_Aim of the task_
Once the pictures are set aside, reproduce all of the records exactly.

_Collected data_
=======

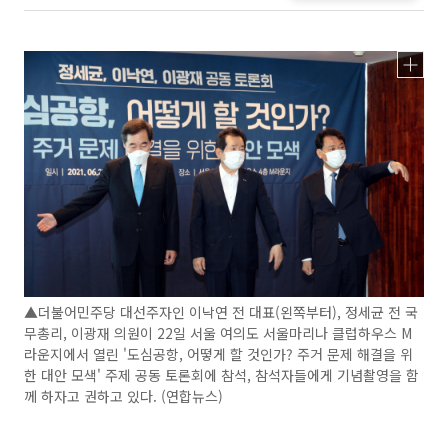
▲더불어민주당 대선주자인 이낙연 전 대표(왼쪽부터), 정세균 전 국
무총리, 이광재 의원이 22일 서울 여의도 서울마리나 클럽하우스 M
라운지에서 열린 '도심공항, 어떻게 할 것인가? 주거 문제 해결을 위
한 대안 모색' 주제 공동 토론회에 참석, 참석자들에게 기념촬영을 함
께 하자고 권하고 있다. (연합뉴스)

=======

_Answer area_
▲더불어민주당 대선주자인 이낙연 전 대표(왼쪽부터), 정세균 전 국
무총리, 이광재 의원이 22일 서울 여의도 서울마리나 클럽하우스 M
라운지에서 열린 '도심공항, 어떻게 할 것인가? 주거 문제 해결을 위
한 대안 모색' 주제 공동 토론회에 참석, 참석자들에게 기념촬영을 함
께 하자고 권하고 있다. (연합뉴스)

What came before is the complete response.